All the money I earned in my part-time job as dishwasher and kitchen bitch went into comic books. I started branching out, collecting Wolverine (OMG! No one does that!) and The Punisher. My best friend at the time starting collecting "Heavy Metal", which we read without a hint of irony and for some reason didn't think were all that smutty. Being the 80s, we inevitably got into grading our collections as "Fine", "Very Good" or "Mint" (we really had no idea!) and putting little price tags as to what each issue was worth. It was around this time that the allure of comics began to fade for me. With variant covers, multi-title crossovers, holographic foil gimmicks, barrel-chested heroes with huge ridiculous guns... my "secret life" with comic books seemed less & less like love's innocent dream and more like a heartless money-sucking burden. So comics & I went our separate ways.
It was an amicable split. I checked in on them from time to time just to see how they were doing. It wasn't until many years later, after I met my husband, that I rekindled the flame with comics. He introduced me to Mike Allred comics, which were a bit like how I remember comics used to be... only updated, and with a bit more heart. Again, I was attracted to non-super powered characters like the meditative Dr. Strange and wise-cracking Hawkeye of the Avengers (although I can't delude myself into thinking they're in any way "indie").
But as everything comes around goes around, so comics too seem to be heading in the direction they were in the early 90s: huge summer "must read" blockbusters, multi-title crossovers, hot-shot creators dictating the "house style", unnecessary "deaths" of beloved characters... and again I feel the romance is drying up for me. I find myself philandering: my roving eye has been checking out "indie" and alternative comics more and more and I find myself getting more satisfaction from the likes of Harvey Pekar and Daniel Clowes than from the superhero set. (Plus I can read graphic novels for free from the library, so there's no commitment or money burden either.)

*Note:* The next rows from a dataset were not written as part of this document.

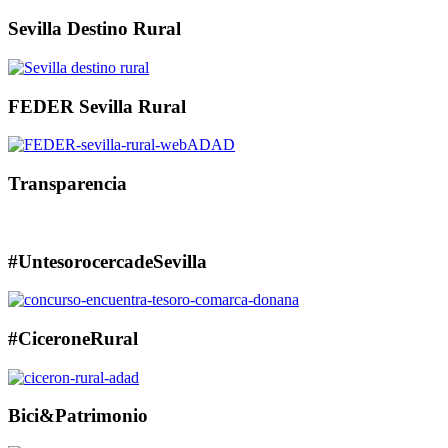
Sevilla Destino Rural
FEDER Sevilla Rural
Transparencia
#UntesorocercadeSevilla
#CiceroneRural
Bici&Patrimonio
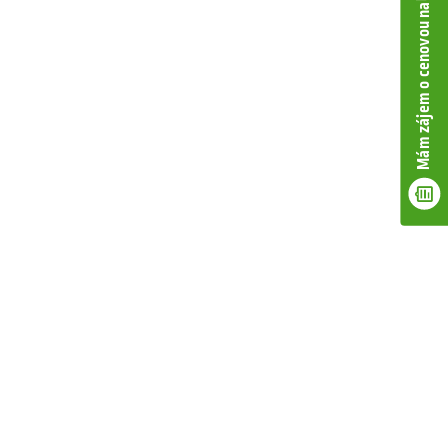
Mám zájem o cenovou nabídku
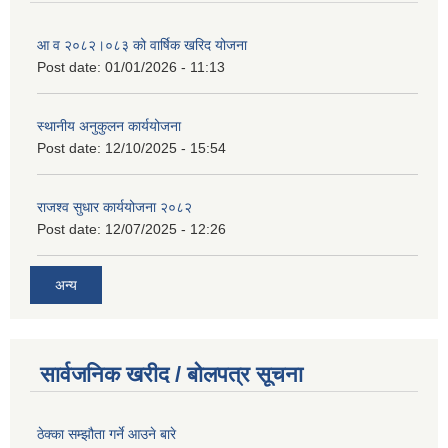
आ व २०८२।०८३ को वार्षिक खरिद योजना
Post date:
01/01/2026 - 11:13
स्थानीय अनुकुलन कार्ययोजना
Post date:
12/10/2025 - 15:54
राजश्व सुधार कार्ययोजना २०८२
Post date:
12/07/2025 - 12:26
अन्य
सार्वजनिक खरीद / बोलपत्र सूचना
ठेक्का सम्झौता गर्ने आउने बारे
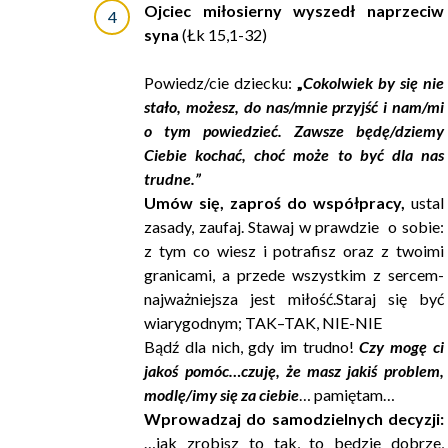
Ojciec miłosierny wyszedł naprzeciw
syna
(Łk 15,1-32)
Powiedz/cie dziecku:
„
Cokolwiek by się nie
stało, możesz, do nas/mnie przyjść i nam/mi
o tym powiedzieć. Zawsze będę/dziemy
Ciebie kochać, choć może to być dla nas
trudne.”
Umów się, zaproś do współpracy,
ustal
zasady, zaufaj. Stawaj w prawdzie o sobie:
z tym co wiesz i potrafisz oraz z twoimi
granicami, a przede wszystkim z sercem-
najważniejsza jest miłość.Staraj się być
wiarygodnym; TAK–TAK, NIE-NIE
Bądź dla nich, gdy im trudno!
Czy mogę ci
jakoś pomóc…czuję, że masz jakiś problem,
modlę/imy się za ciebie
… pamiętam…
Wprowadzaj do samodzielnych decyzji:
…jak zrobisz to tak, to będzie dobrze,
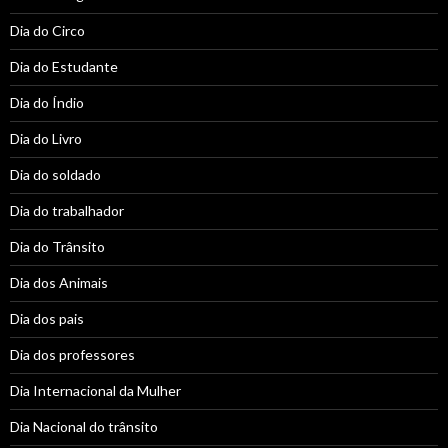
Dia do Circo
Dia do Estudante
Dia do Índio
Dia do Livro
Dia do soldado
Dia do trabalhador
Dia do Trânsito
Dia dos Animais
Dia dos pais
Dia dos professores
Dia Internacional da Mulher
Dia Nacional do trânsito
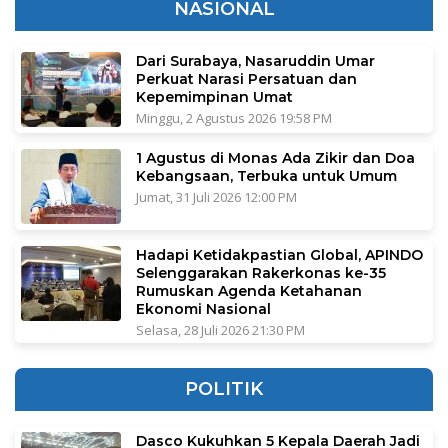
NASIONAL
Dari Surabaya, Nasaruddin Umar
Perkuat Narasi Persatuan dan
Kepemimpinan Umat
Minggu, 2 Agustus 2026 19:58 PM
1 Agustus di Monas Ada Zikir dan Doa
Kebangsaan, Terbuka untuk Umum
Jumat, 31 Juli 2026 12:00 PM
Hadapi Ketidakpastian Global, APINDO
Selenggarakan Rakerkonas ke-35
Rumuskan Agenda Ketahanan
Ekonomi Nasional
Selasa, 28 Juli 2026 21:30 PM
POLITIK
Dasco Kukuhkan 5 Kepala Daerah Jadi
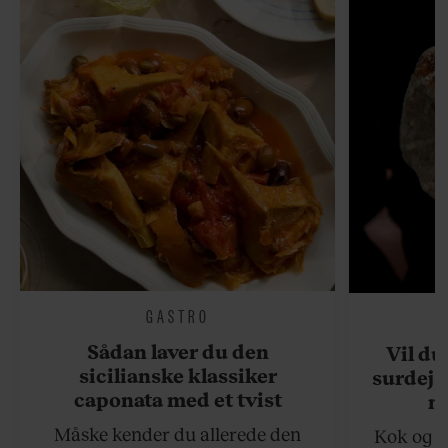
GASTRO
Sådan laver du den
Vil du
sicilianske klassiker
surdejs
caponata med et tvist
n
Måske kender du allerede den
Kok og g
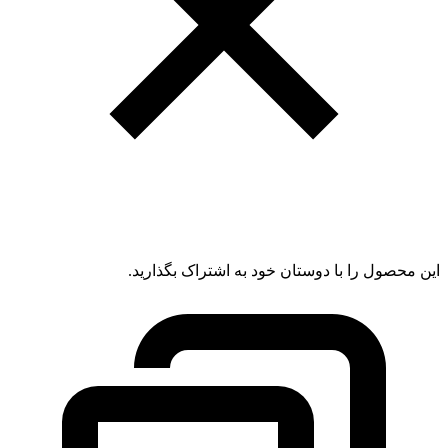
این محصول را با دوستان خود به اشتراک بگذارید.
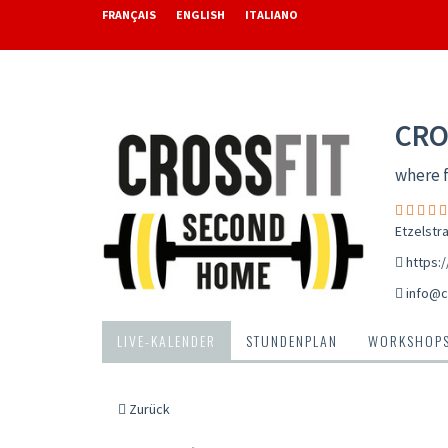
FRANÇAIS
ENGLISH
ITALIANO
CRO
where 
Etzelstr
https:
info@c
LIVE-KALENDER
STUNDENPLAN
WORKSHOP
Zurück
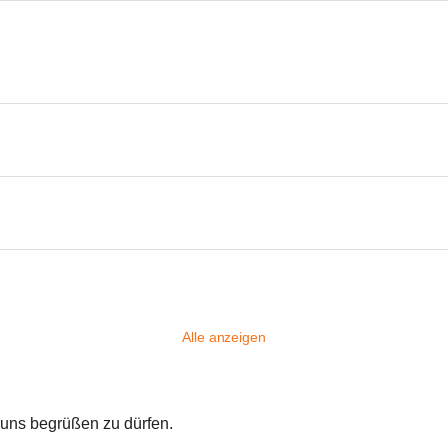
Alle anzeigen
 uns begrüßen zu dürfen.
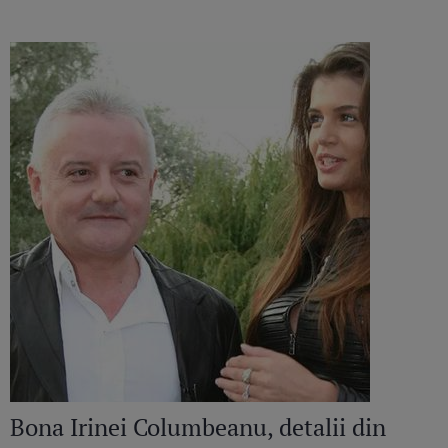
recunoscut bătaia din sezonul trecut
Bona Irinei Columbeanu, detalii din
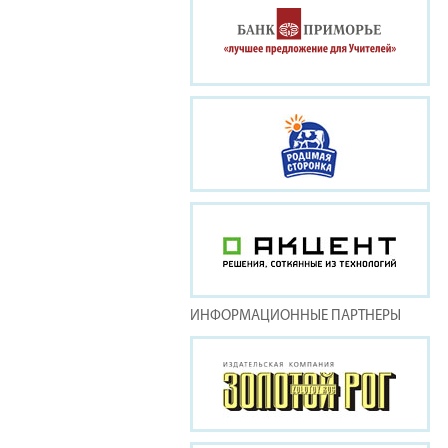
ИНФОРМАЦИОННЫЕ ПАРТНЕРЫ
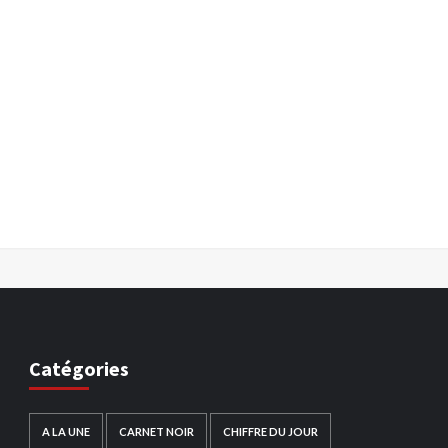
Catégories
A LA UNE
CARNET NOIR
CHIFFRE DU JOUR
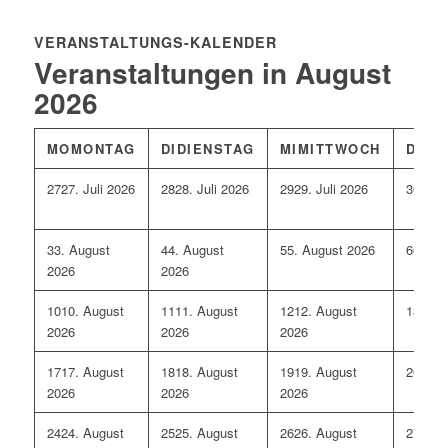
VERANSTALTUNGS-KALENDER
Veranstaltungen in August
2026
MO
MONTAG
DI
DIENSTAG
MI
MITTWOCH
DO
D
27
27. Juli 2026
28
28. Juli 2026
29
29. Juli 2026
30
30. 
3
3. August
4
4. August
5
5. August 2026
6
6. Au
2026
2026
10
10. August
11
11. August
12
12. August
13
13. 
2026
2026
2026
17
17. August
18
18. August
19
19. August
20
20. 
2026
2026
2026
24
24. August
25
25. August
26
26. August
27
27. 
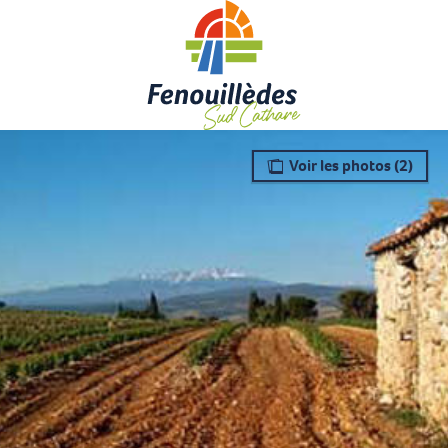
Aller
au
contenu
principal
Voir les photos (2)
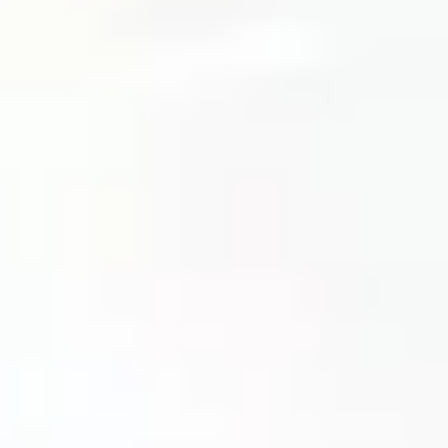
Ambientes de aprendizaje
Deportes y cultura
Metodologías para el aprendizaje
Las metodologías para el aprendizaje son una parte
fundamental de nuestro Modelo Pedagógico. Nos alejan
de la educación tradicional, ya que nuestro proceso de
enseñanza-aprendizaje es activo.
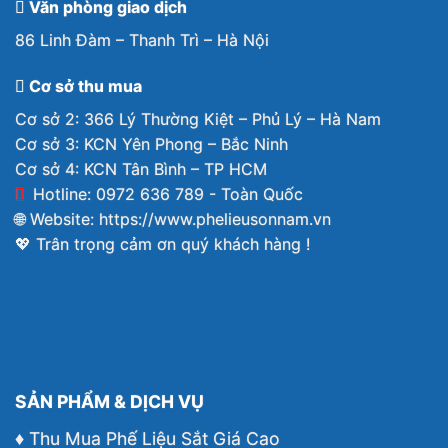
Văn phòng giao dịch
86 Linh Đàm – Thanh Trì – Hà Nội
Cơ sở thu mua
Cơ sở 2: 366 Lý Thường Kiệt – Phủ Lý – Hà Nam
Cơ sở 3: KCN Yên Phong – Bắc Ninh
Cơ sở 4: KCN Tân Bình – TP HCM
Hotline: 0972 636 789 - Toàn Quốc
🌐 Website:
https://www.phelieusonnam.vn
💖 Trân trọng cảm ơn quý khách hàng !
SẢN PHẨM & DỊCH VỤ
♦ Thu Mua Phế Liệu Sắt Giá Cao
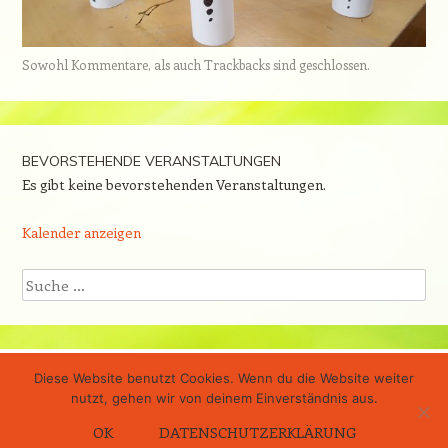
Sowohl Kommentare, als auch Trackbacks sind geschlossen.
BEVORSTEHENDE VERANSTALTUNGEN
Es gibt keine bevorstehenden Veranstaltungen.
Kalender anzeigen
Suche
Diese Website benutzt Cookies. Wenn du die Website weiter
Stolz präsentiert von WordPress
nutzt, gehen wir von deinem Einverständnis aus.
Theme: Confit von
WordPress.com
OK
DATENSCHUTZERKLÄRUNG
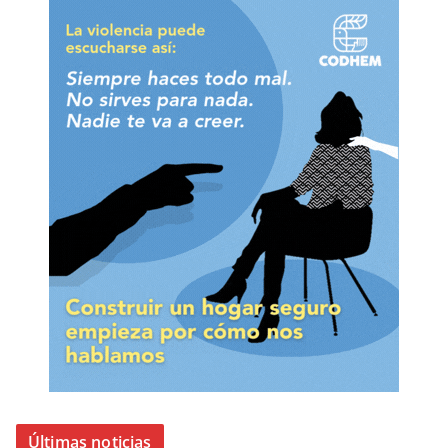
Últimas noticias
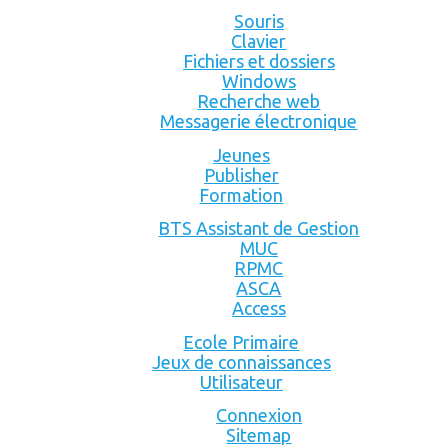
Souris
Clavier
Fichiers et dossiers
Windows
Recherche web
Messagerie électronique
Jeunes
Publisher
Formation
BTS Assistant de Gestion
MUC
RPMC
ASCA
Access
Ecole Primaire
Jeux de connaissances
Utilisateur
Connexion
Sitemap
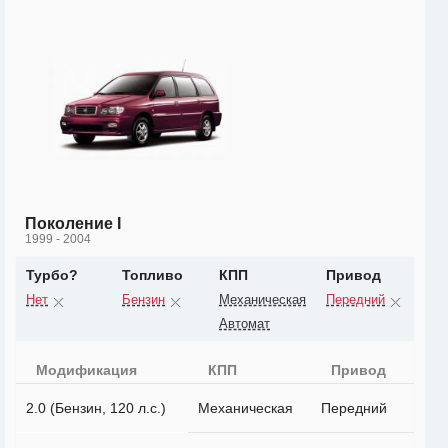
Поколение I
1999 - 2004
Турбо?
Топливо
КПП
Привод
Нет
Бензин
Механическая
Передний
Автомат
Модификация
КПП
Привод
2.0 (Бензин, 120 л.с.)
Механическая
Передний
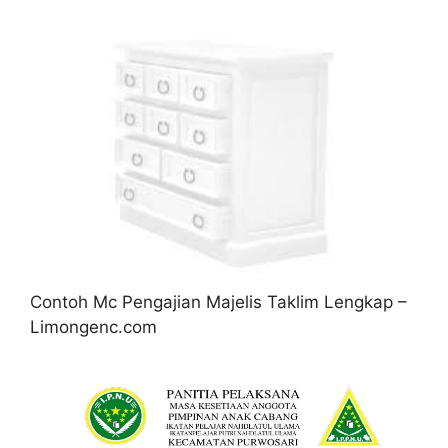
Contoh Mc Pengajian Majelis Taklim Lengkap –
Limongenc.com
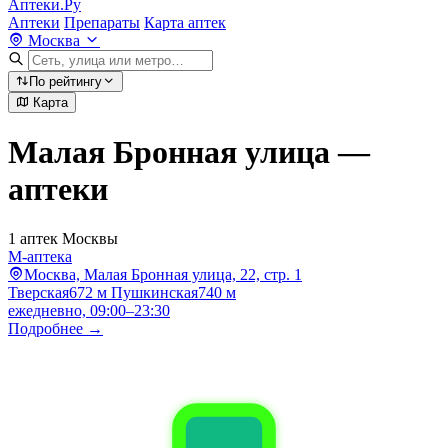
Аптеки.Ру
Аптеки
Препараты
Карта аптек
Москва
По рейтингу
Карта
Малая Бронная улица —
аптеки
1 аптек Москвы
М-аптека
Москва, Малая Бронная улица, 22, стр. 1
Тверская
672 м
Пушкинская
740 м
ежедневно, 09:00–23:30
Подробнее →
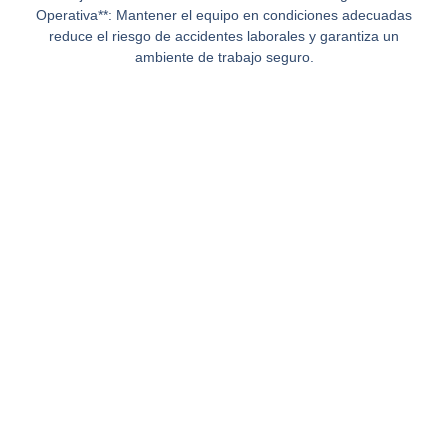
Operativa**: Mantener el equipo en condiciones adecuadas
reduce el riesgo de accidentes laborales y garantiza un
ambiente de trabajo seguro.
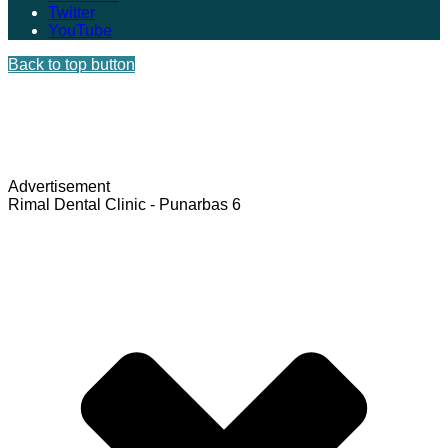
Twitter
YouTube
Back to top button
Advertisement
Rimal Dental Clinic - Punarbas 6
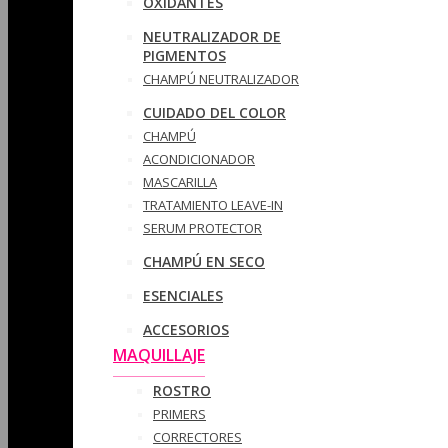
OXIDANTES
NEUTRALIZADOR DE
PIGMENTOS
CHAMPÚ NEUTRALIZADOR
CUIDADO DEL COLOR
CHAMPÚ
ACONDICIONADOR
MASCARILLA
TRATAMIENTO LEAVE-IN
SERUM PROTECTOR
CHAMPÚ EN SECO
ESENCIALES
ACCESORIOS
MAQUILLAJE
ROSTRO
PRIMERS
CORRECTORES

Of course I plan to take part in Free Comic Book Day, hoping to find the next thing that will captivate my interest. My relationship with comics plays out like a Billie Holiday song. Maybe "This is my Last Affair"...?
http://www.freecomicbookday.com/
I have also had an on-again, off-again relationship with comics. I was an obsessive reader and collector of Marvel comics between the ages of 10 and 15. Around 14 I discovered "underground" comics like Love and Rockets and TMNT. Then I just found that it was becoming far too pricey a hobby, so I dropped it. I picked it up again for a short while in the mid 90s, but was totally put off by the whole Jackal/Clone debauchery and I dropped it again. I picked it up yet again in 2005, mostly because one of my co-workers was quite a fan and got me back into it again. Call me "stuck in the past", but I just cannot justify paying $4-$6 for one comic book.